## The task
Could you repeat, word for word, only the lines from the one containing "La Multisectorial Audiovisual se reunió en" through the final line of the records below?

─── Information provided ───

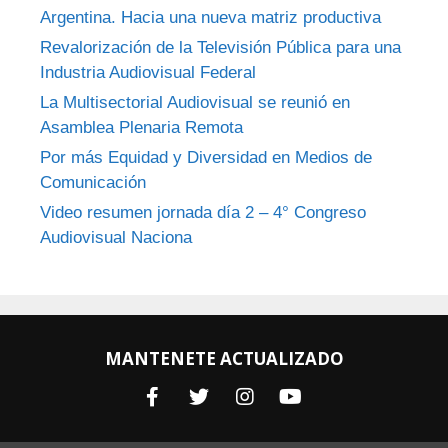
Argentina. Hacia una nueva matriz productiva
Revalorización de la Televisión Pública para una
Industria Audiovisual Federal
La Multisectorial Audiovisual se reunió en
Asamblea Plenaria Remota
Por más Equidad y Diversidad en Medios de
Comunicación
Video resumen jornada día 2 – 4° Congreso
Audiovisual Naciona
MANTENETE ACTUALIZADO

───

## Response area
La Multisectorial Audiovisual se reunió en
Asamblea Plenaria Remota
Por más Equidad y Diversidad en Medios de
Comunicación
Video resumen jornada día 2 – 4° Congreso
Audiovisual Naciona
MANTENETE ACTUALIZADO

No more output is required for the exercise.